Wir stimmen dem Prüfer in seiner Einschätzung zu, aber sehen auch gleichzeitig die allgemeine und dadurch gemeinsame erfinderische Idee des Rasierers SHAVENT darin, dass die Fixiermittel „symmetrisch" außermittig angebracht sind (siehe Absatz [0009] in der Beschreibung der EP'079).

Folglich könnte durch das Hinzufügen des scheinbar einfachen Zusatzes „symmetrisch" in Anspruch 1 nicht nur die Neuheit, sondern auch die Einheitlichkeit hergestellt werden.

Da Anspruch 1 mit einer solchen Änderung neu gegenüber D1 wäre, haben alle von Anspruch 1 abhängigen Ansprüche eine gemeinsame Basis, welche als einzige allgemeine erfinderische Idee aufgefasst werden kann.
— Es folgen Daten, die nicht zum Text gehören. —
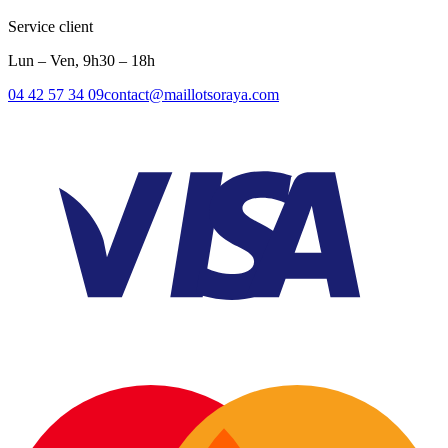
Service client
Lun – Ven, 9h30 – 18h
04 42 57 34 09
contact@maillotsoraya.com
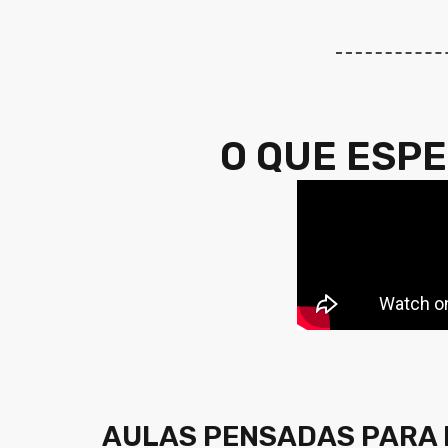
O QUE ESP
AULAS PENSADAS PARA 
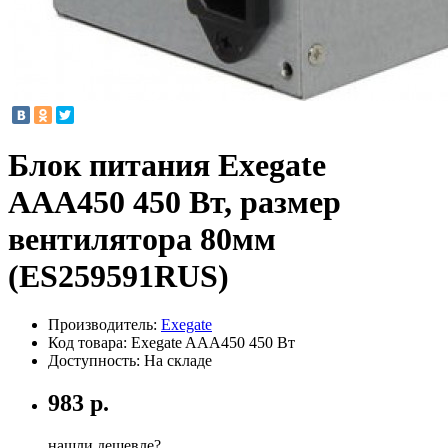
Блок питания Exegate
AAA450 450 Вт, размер
вентилятора 80мм
(ES259591RUS)
Производитель:
Exegate
Код товара:
Exegate AAA450 450 Вт
Доступность: На складе
983 р.
нашли дешевле?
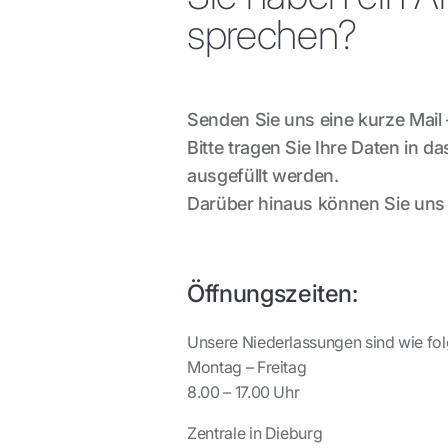
sprechen?
Senden Sie uns eine kurze Mail 
Bitte tragen Sie Ihre Daten in d
ausgefüllt werden.
Darüber hinaus können Sie uns 
Öffnungszeiten:
Unsere Niederlassungen sind wie folg
Montag – Freitag
8.00 – 17.00 Uhr
Zentrale in Dieburg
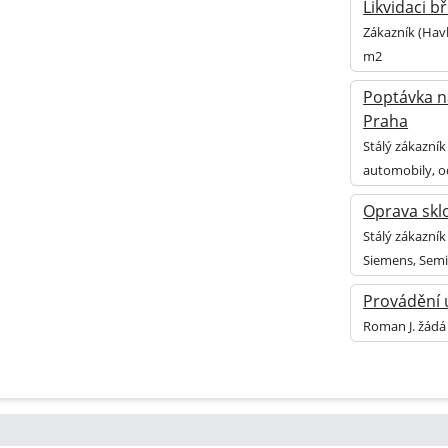
Likvidaci b
Zákazník (Havl
m2
Poptávka n
Praha
Stálý zákazník
automobily, o
Oprava skl
Stálý zákazní
Siemens, Sem
Provádění 
Roman J. žádá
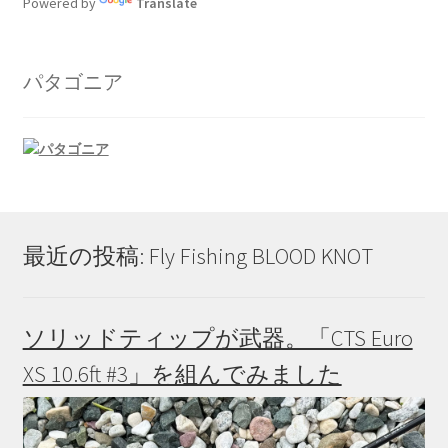
Powered by
Translate
パタゴニア
最近の投稿: Fly Fishing BLOOD KNOT
ソリッドティップが武器。「CTS Euro
XS 10.6ft #3」を組んでみました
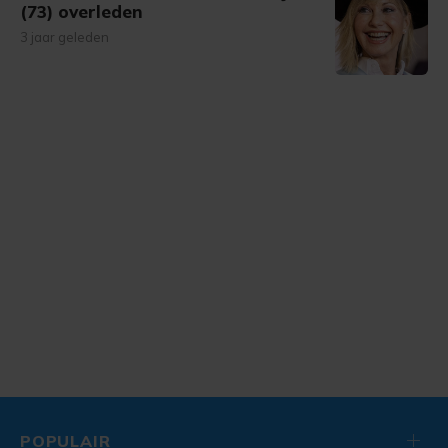
(73) overleden
3 jaar geleden
POPULAIR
Somit könnte das Erfordernis der Einheitlichkeit zusammen mit dem Erfordernis der Neuheit erreicht werden.

Basierend auf den „symmetrisch außermittig angebrachten Fixiermitteln" kann in Ergänzung zur Neuheit auch die erfinderische Tätigkeit argumentiert werden. Denn durch die Symmetrie kann eine bessere Zugänglichkeit zu Problemzonen, wie dem Übergang zwischen Oberlippe und Nase erreicht werden (vgl. Absätze [0011] und [0012] in EP'079). Dieser Vorteil kann durch einen Rasierer, wie er in Fig. 1 aus D1 gezeigt ist, nicht erreicht werden.

Somit könnte eine solche Änderung an Anspruch 1 alle Einwände bezüglich Einheitlichkeit, Neuheit und erfinderischer Tätigkeit gleichzeitig lösen. Die hohen Kosten für mögliche Teilanmeldungen können somit vermieden werden.

Fazit

Anhand der EP'079 wurde gezeigt, wie Einwänden von Prüfern begegnet werden kann, um den Erfordernissen des Europäischen Patentübereinkommens (EPÜ) erfolgreich zu begegnen.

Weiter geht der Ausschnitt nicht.